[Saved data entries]
-- -- --
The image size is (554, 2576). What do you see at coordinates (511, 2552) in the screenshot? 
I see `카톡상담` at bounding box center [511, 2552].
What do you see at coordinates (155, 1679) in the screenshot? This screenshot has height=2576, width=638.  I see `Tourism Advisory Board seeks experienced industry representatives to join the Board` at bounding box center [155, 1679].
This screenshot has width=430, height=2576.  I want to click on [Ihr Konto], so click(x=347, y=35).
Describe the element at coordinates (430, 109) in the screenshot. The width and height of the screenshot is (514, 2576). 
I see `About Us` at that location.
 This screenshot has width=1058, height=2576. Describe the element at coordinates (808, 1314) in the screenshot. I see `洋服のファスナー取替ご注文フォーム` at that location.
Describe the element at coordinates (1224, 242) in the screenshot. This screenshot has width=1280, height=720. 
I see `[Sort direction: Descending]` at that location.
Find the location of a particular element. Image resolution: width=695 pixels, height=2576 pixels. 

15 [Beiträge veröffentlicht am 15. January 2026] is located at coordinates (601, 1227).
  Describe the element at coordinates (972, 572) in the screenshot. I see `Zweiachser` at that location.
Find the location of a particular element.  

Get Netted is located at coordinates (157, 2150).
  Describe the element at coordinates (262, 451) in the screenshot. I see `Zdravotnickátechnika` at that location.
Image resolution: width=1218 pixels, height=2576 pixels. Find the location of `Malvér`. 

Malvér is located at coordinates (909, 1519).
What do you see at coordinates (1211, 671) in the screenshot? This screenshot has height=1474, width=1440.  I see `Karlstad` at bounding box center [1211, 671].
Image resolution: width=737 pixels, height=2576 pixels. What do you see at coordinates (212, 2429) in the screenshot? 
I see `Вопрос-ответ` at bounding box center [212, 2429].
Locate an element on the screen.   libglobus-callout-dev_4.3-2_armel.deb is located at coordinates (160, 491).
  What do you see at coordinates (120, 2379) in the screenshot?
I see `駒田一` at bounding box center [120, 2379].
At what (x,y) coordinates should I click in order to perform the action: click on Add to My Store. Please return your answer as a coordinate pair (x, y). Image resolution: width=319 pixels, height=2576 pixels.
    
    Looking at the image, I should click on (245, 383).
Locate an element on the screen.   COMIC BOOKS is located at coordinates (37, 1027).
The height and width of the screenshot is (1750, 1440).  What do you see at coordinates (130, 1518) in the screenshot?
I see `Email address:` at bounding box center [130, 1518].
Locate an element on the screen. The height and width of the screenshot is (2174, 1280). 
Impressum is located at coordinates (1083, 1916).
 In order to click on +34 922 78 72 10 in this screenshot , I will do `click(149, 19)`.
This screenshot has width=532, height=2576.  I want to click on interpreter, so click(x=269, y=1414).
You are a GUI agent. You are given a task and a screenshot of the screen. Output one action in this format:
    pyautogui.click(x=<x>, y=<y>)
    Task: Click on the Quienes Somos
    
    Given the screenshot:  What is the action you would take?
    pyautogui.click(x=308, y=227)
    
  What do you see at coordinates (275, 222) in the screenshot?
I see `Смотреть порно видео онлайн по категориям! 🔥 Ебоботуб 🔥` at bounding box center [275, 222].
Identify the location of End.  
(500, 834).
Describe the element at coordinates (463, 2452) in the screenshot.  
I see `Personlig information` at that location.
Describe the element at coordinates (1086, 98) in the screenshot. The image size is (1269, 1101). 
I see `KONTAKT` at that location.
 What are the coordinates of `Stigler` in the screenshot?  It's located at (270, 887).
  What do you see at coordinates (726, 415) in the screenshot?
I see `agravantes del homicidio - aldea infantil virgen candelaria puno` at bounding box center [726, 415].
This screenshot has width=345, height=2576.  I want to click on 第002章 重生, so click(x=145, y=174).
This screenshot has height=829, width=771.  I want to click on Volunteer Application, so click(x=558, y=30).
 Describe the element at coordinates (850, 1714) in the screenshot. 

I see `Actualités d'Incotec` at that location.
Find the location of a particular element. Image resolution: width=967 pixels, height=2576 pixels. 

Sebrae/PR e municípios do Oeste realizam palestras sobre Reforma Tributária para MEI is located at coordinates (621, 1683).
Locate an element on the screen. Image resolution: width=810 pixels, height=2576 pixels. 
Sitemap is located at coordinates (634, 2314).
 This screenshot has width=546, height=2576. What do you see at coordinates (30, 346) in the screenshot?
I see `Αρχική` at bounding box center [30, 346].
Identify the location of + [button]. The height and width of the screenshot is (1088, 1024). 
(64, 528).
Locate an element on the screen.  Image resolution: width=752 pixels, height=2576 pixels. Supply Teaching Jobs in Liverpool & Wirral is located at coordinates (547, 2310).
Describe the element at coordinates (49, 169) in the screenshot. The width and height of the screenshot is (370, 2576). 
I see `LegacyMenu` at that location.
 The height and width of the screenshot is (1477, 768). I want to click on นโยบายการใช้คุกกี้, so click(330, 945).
-- -- --
Set the entries down again, unchanged and complete.

The image size is (554, 2576). What do you see at coordinates (511, 2552) in the screenshot? 
I see `카톡상담` at bounding box center [511, 2552].
What do you see at coordinates (155, 1679) in the screenshot? This screenshot has height=2576, width=638.  I see `Tourism Advisory Board seeks experienced industry representatives to join the Board` at bounding box center [155, 1679].
This screenshot has width=430, height=2576.  I want to click on [Ihr Konto], so click(x=347, y=35).
Describe the element at coordinates (430, 109) in the screenshot. The width and height of the screenshot is (514, 2576). 
I see `About Us` at that location.
 This screenshot has width=1058, height=2576. Describe the element at coordinates (808, 1314) in the screenshot. I see `洋服のファスナー取替ご注文フォーム` at that location.
Describe the element at coordinates (1224, 242) in the screenshot. This screenshot has width=1280, height=720. 
I see `[Sort direction: Descending]` at that location.
Find the location of a particular element. Image resolution: width=695 pixels, height=2576 pixels. 

15 [Beiträge veröffentlicht am 15. January 2026] is located at coordinates (601, 1227).
  Describe the element at coordinates (972, 572) in the screenshot. I see `Zweiachser` at that location.
Find the location of a particular element.  

Get Netted is located at coordinates (157, 2150).
  Describe the element at coordinates (262, 451) in the screenshot. I see `Zdravotnickátechnika` at that location.
Image resolution: width=1218 pixels, height=2576 pixels. Find the location of `Malvér`. 

Malvér is located at coordinates (909, 1519).
What do you see at coordinates (1211, 671) in the screenshot? This screenshot has height=1474, width=1440.  I see `Karlstad` at bounding box center [1211, 671].
Image resolution: width=737 pixels, height=2576 pixels. What do you see at coordinates (212, 2429) in the screenshot? 
I see `Вопрос-ответ` at bounding box center [212, 2429].
Locate an element on the screen.   libglobus-callout-dev_4.3-2_armel.deb is located at coordinates (160, 491).
  What do you see at coordinates (120, 2379) in the screenshot?
I see `駒田一` at bounding box center [120, 2379].
At what (x,y) coordinates should I click in order to perform the action: click on Add to My Store. Please return your answer as a coordinate pair (x, y). Image resolution: width=319 pixels, height=2576 pixels.
    
    Looking at the image, I should click on (245, 383).
Locate an element on the screen.   COMIC BOOKS is located at coordinates (37, 1027).
The height and width of the screenshot is (1750, 1440).  What do you see at coordinates (130, 1518) in the screenshot?
I see `Email address:` at bounding box center [130, 1518].
Locate an element on the screen. The height and width of the screenshot is (2174, 1280). 
Impressum is located at coordinates (1083, 1916).
 In order to click on +34 922 78 72 10 in this screenshot , I will do `click(149, 19)`.
This screenshot has width=532, height=2576.  I want to click on interpreter, so click(x=269, y=1414).
You are a GUI agent. You are given a task and a screenshot of the screen. Output one action in this format:
    pyautogui.click(x=<x>, y=<y>)
    Task: Click on the Quienes Somos
    
    Given the screenshot:  What is the action you would take?
    pyautogui.click(x=308, y=227)
    
  What do you see at coordinates (275, 222) in the screenshot?
I see `Смотреть порно видео онлайн по категориям! 🔥 Ебоботуб 🔥` at bounding box center [275, 222].
Identify the location of End.  
(500, 834).
Describe the element at coordinates (463, 2452) in the screenshot.  
I see `Personlig information` at that location.
Describe the element at coordinates (1086, 98) in the screenshot. The image size is (1269, 1101). 
I see `KONTAKT` at that location.
 What are the coordinates of `Stigler` in the screenshot?  It's located at (270, 887).
  What do you see at coordinates (726, 415) in the screenshot?
I see `agravantes del homicidio - aldea infantil virgen candelaria puno` at bounding box center [726, 415].
This screenshot has width=345, height=2576.  I want to click on 第002章 重生, so click(x=145, y=174).
This screenshot has height=829, width=771.  I want to click on Volunteer Application, so click(x=558, y=30).
 Describe the element at coordinates (850, 1714) in the screenshot. 

I see `Actualités d'Incotec` at that location.
Find the location of a particular element. Image resolution: width=967 pixels, height=2576 pixels. 

Sebrae/PR e municípios do Oeste realizam palestras sobre Reforma Tributária para MEI is located at coordinates (621, 1683).
Locate an element on the screen. Image resolution: width=810 pixels, height=2576 pixels. 
Sitemap is located at coordinates (634, 2314).
 This screenshot has width=546, height=2576. What do you see at coordinates (30, 346) in the screenshot?
I see `Αρχική` at bounding box center [30, 346].
Identify the location of + [button]. The height and width of the screenshot is (1088, 1024). 
(64, 528).
Locate an element on the screen.  Image resolution: width=752 pixels, height=2576 pixels. Supply Teaching Jobs in Liverpool & Wirral is located at coordinates (547, 2310).
Describe the element at coordinates (49, 169) in the screenshot. The width and height of the screenshot is (370, 2576). 
I see `LegacyMenu` at that location.
 The height and width of the screenshot is (1477, 768). I want to click on นโยบายการใช้คุกกี้, so click(330, 945).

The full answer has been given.